The pattern follows Amdahl's Law: if 30% of your sprint is inherently sequential (dependency chains, shared files, verification), then adding agents beyond 1/0.3 ≈ 3 gives diminishing returns.

The Lead Pattern

The orchestration model is one coordinator + N builders:

Lead (no worktree): Plans the sprint. Monitors progress. Verifies deliverables. Merges branches. Never writes code. Has full context of the entire sprint.
Builders (one worktree each): Claim tasks. Write code. Run local tests. Report results. Have context only of their current task.

The lead doesn't write code because it needs to maintain global context — which tasks are done, which are blocked, which files are modified, whether the overall sprint goal is on track. A builder that's deep in implementing a feature doesn't have the bandwidth to track cross-task coordination.

The builders don't verify each other because they lack the lead's global view. Builder A can't know if Builder B's changes break the integration, because Builder A only sees its own worktree.

What I'd Build Next

Automatic file ownership inference. Right now, the lead manually identifies which files each task touches. Static analysis could automate this — parse the task description, identify likely files from the codebase, and auto-generate the ownership map.

Agent skill routing. Not all agents are equal. Some are better at frontend (template changes), some at backend (API endpoints), some at infrastructure (database migrations). Matching task type to agent capability would improve quality and reduce rework.

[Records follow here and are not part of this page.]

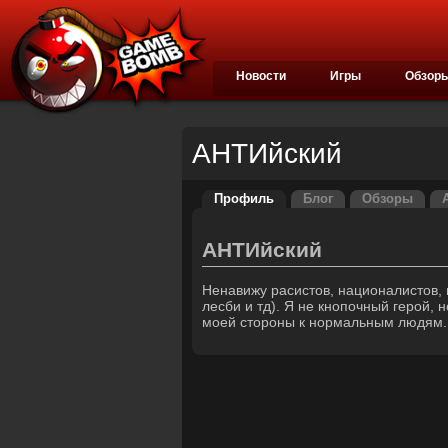
Новости
Игры
Обзор
АНТИйский
Профиль
Блог
Обзоры
АНТИйский
Ненавижу расистов, националистов, 
лесби и тд). Я не кнопочный герой,
моей стороны к нормальным людям.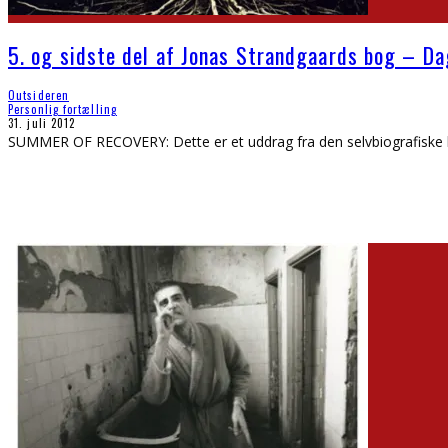
5. og sidste del af Jonas Strandgaards bog – D
Outsideren
Personlig fortælling
31. juli 2012
SUMMER OF RECOVERY: Dette er et uddrag fra den selvbiografiske 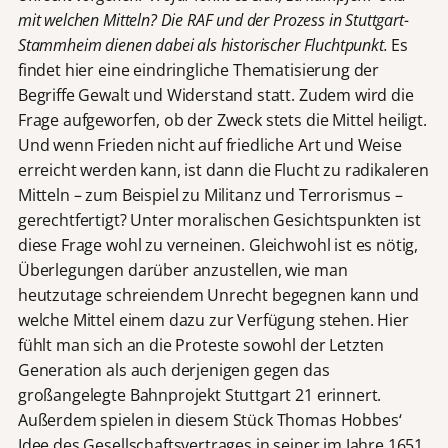
mit welchen Mitteln? Die RAF und der Prozess in Stuttgart-
Stammheim dienen dabei als historischer Fluchtpunkt.
Es
findet hier eine eindringliche Thematisierung der
Begriffe Gewalt und Widerstand statt. Zudem wird die
Frage aufgeworfen, ob der Zweck stets die Mittel heiligt.
Und wenn Frieden nicht auf friedliche Art und Weise
erreicht werden kann, ist dann die Flucht zu radikaleren
Mitteln – zum Beispiel zu Militanz und Terrorismus –
gerechtfertigt? Unter moralischen Gesichtspunkten ist
diese Frage wohl zu verneinen. Gleichwohl ist es nötig,
Überlegungen darüber anzustellen, wie man
heutzutage schreiendem Unrecht begegnen kann und
welche Mittel einem dazu zur Verfügung stehen. Hier
fühlt man sich an die Proteste sowohl der Letzten
Generation als auch derjenigen gegen das
großangelegte Bahnprojekt Stuttgart 21 erinnert.
Außerdem spielen in diesem Stück Thomas Hobbes‘
Idee des Gesellschaftsvertrages in seiner im Jahre 1651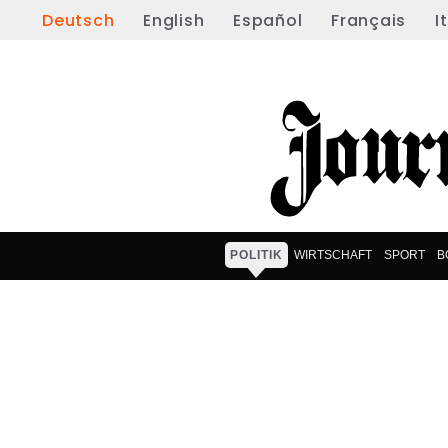
Deutsch
English
Español
Français
I
POLITIK
WIRTSCHAFT
SPORT
B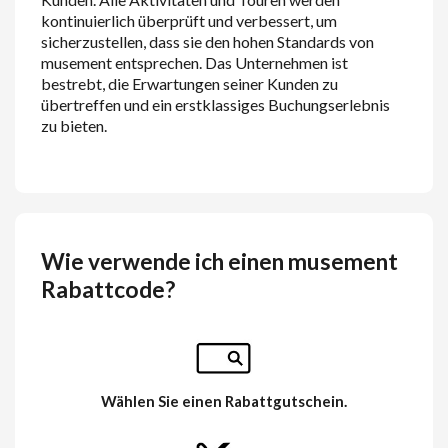
kontinuierlich überprüft und verbessert, um
sicherzustellen, dass sie den hohen Standards von
musement entsprechen. Das Unternehmen ist
bestrebt, die Erwartungen seiner Kunden zu
übertreffen und ein erstklassiges Buchungserlebnis
zu bieten.
Wie verwende ich einen musement
Rabattcode?
Wählen Sie einen Rabattgutschein.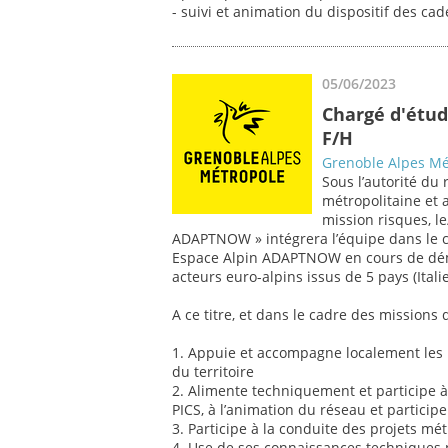
- suivi et animation du dispositif des cade
05/06/2023
Chargé d'étud
F/H
Grenoble Alpes Mé
Sous l’autorité du
métropolitaine et
mission risques, l
ADAPTNOW » intégrera l’équipe dans le 
Espace Alpin ADAPTNOW en cours de déma
acteurs euro-alpins issus de 5 pays (Itali
A ce titre, et dans le cadre des missions d
1. Appuie et accompagne localement les p
du territoire
2. Alimente techniquement et participe 
PICS, à l’animation du réseau et particip
3. Participe à la conduite des projets mé
4. Use de ses connaissances techniques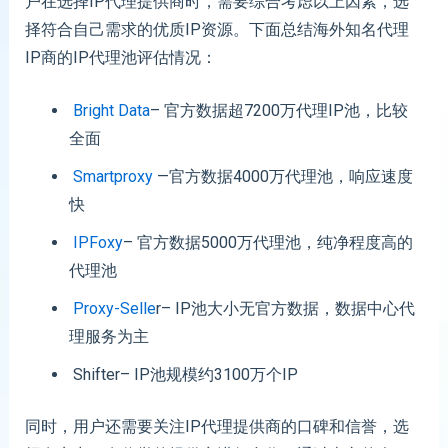
户在选择IP代理提供商时，需要综合考虑以上因素，选
择符合自己需求的优质IP资源。下面总结海外知名代理
IP商的IP代理池评估情况：
Bright Data
– 官方数据超7200万代理IP池，比较
全面
Smartproxy
—官方数据4000万代理池，响应速度
快
IPFoxy
– 官方数据5000万代理池，纯净程度高的
代理池
Proxy-Selle
r– IP池大小无官方数据，数据中心代
理服务为主
Shifter– IP池规模约3100万个IP
同时，用户还需要关注IP代理提供商的口碑和信誉，选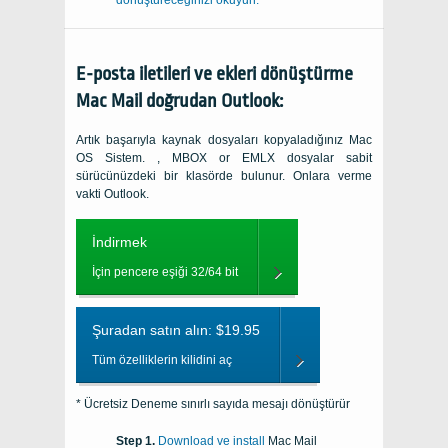
E-posta iletileri ve ekleri dönüştürme
Mac Mail
doğrudan
Outlook
:
Artık başarıyla kaynak dosyaları kopyaladığınız
Mac
OS
Sistem. ,
MBOX or EMLX
dosyalar sabit
sürücünüzdeki bir klasörde bulunur. Onlara verme
vakti
Outlook
.
İndirmek
İçin pencere eşiği 32/64 bit
Şuradan satın alın: $19.95
Tüm özelliklerin kilidini aç
* Ücretsiz Deneme sınırlı sayıda mesajı dönüştürür
Download ve install
Mac Mail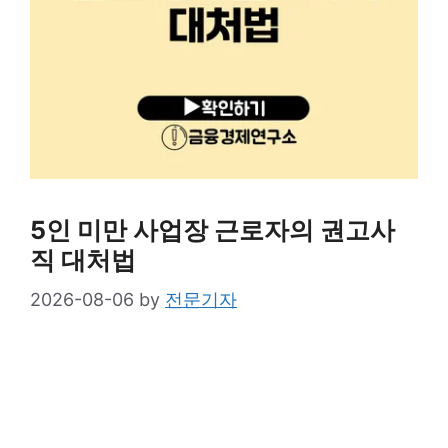
5인 미만 사업장 근로자의 권고사
직 대처법
2026-08-06
by
전문기자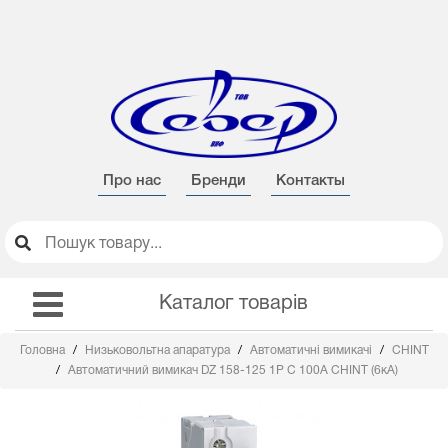
Про нас
Бренди
Контакты
Каталог товарів
Головна
Низьковольтна апаратура
Автоматичні вимикачі
CHINT
Автоматичний вимикач DZ 158-125 1Р С 100А CHINT (6кА)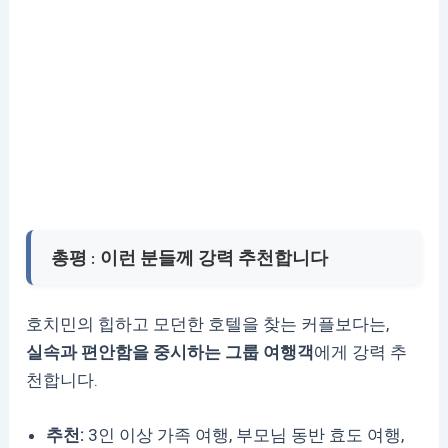
총평 : 이런 분들께 강력 추천합니다
호치민의 힙하고 모던한 호텔을 찾는 커플보다는,
실속과 편안함을 중시하는 그룹 여행객
에게 강력 추
천합니다.
추천:
3인 이상 가족 여행, 부모님 동반 효도 여행,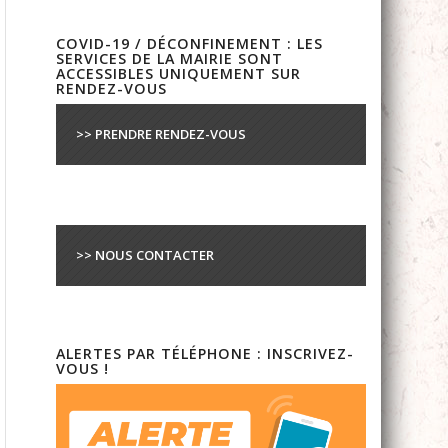
COVID-19 / DÉCONFINEMENT : LES
SERVICES DE LA MAIRIE SONT
ACCESSIBLES UNIQUEMENT SUR
RENDEZ-VOUS
>> PRENDRE RENDEZ-VOUS
>> NOUS CONTACTER
ALERTES PAR TÉLÉPHONE : INSCRIVEZ-
VOUS !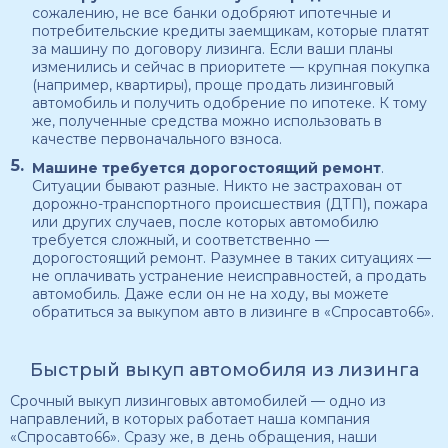
сожалению, не все банки одобряют ипотечные и
потребительские кредиты заемщикам, которые платят
за машину по договору лизинга. Если ваши планы
изменились и сейчас в приоритете — крупная покупка
(например, квартиры), проще продать лизинговый
автомобиль и получить одобрение по ипотеке. К тому
же, полученные средства можно использовать в
качестве первоначального взноса.
Машине требуется дорогостоящий ремонт
.
Ситуации бывают разные. Никто не застрахован от
дорожно-транспортного происшествия (ДТП), пожара
или других случаев, после которых автомобилю
требуется сложный, и соответственно —
дорогостоящий ремонт. Разумнее в таких ситуациях —
не оплачивать устранение неисправностей, а продать
автомобиль. Даже если он не на ходу, вы можете
обратиться за выкупом авто в лизинге в «Спросавто66».
Быстрый выкуп автомобиля из лизинга
Срочный выкуп лизинговых автомобилей — одно из
направлений, в которых работает наша компания
«Спросавто66». Сразу же, в день обращения, наши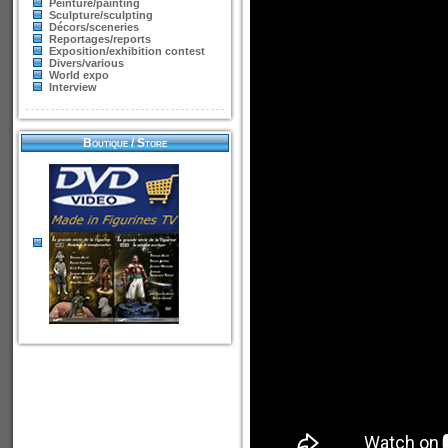
Peinture/painting
Sculpture/sculpting
Décors/sceneries
Reportages/reports
Exposition/exhibition contest
Divers/various
World expo
Interview
Boutique / Store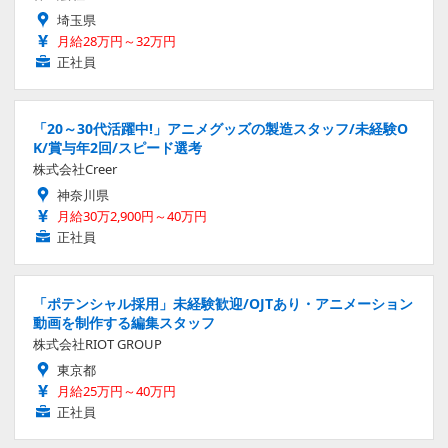
埼玉県
月給28万円～32万円
正社員
「20～30代活躍中!」アニメグッズの製造スタッフ/未経験O
K/賞与年2回/スピード選考
株式会社Creer
神奈川県
月給30万2,900円～40万円
正社員
「ポテンシャル採用」未経験歓迎/OJTあり・アニメーション
動画を制作する編集スタッフ
株式会社RIOT GROUP
東京都
月給25万円～40万円
正社員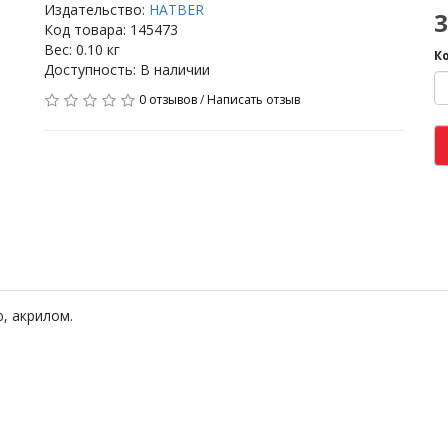
Издательство:
HATBER
3
Код товара: 145473
Вес: 0.10 кг
К
Доступность: В наличии
0 отзывов
/
Написать отзыв
, акрилом.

Predictive sprint sizing. With duration data from past sprints (git metadata capture gives us actual hours per task), the system could predict whether a proposed sprint will take 2 hours or 8 hours, and suggest splitting or merging tasks accordingly.

The Takeaway

Parallel AI agent development works when you have three things:

Explicit file ownership during planning — if two tasks touch the same file, serialize them
Atomic coordination primitives — claims, cascade unblock, heartbeats — all backed by a shared database
Independent verification — the lead checks every deliverable, trusts nothing from builders

The dependency DAG gives you natural parallelism layers. Worktrees give you file isolation. The atomic claim prevents double work. And cascade_unblock automatically advances the frontier as work completes.

3 agents, properly orchestrated, gives 2.5x throughput over sequential. That's not a 3x speedup because coordination has real costs. But it's enough to turn a 5-hour sprint into a 2-hour sprint. And for a system that runs 30+ sprints, that compounds.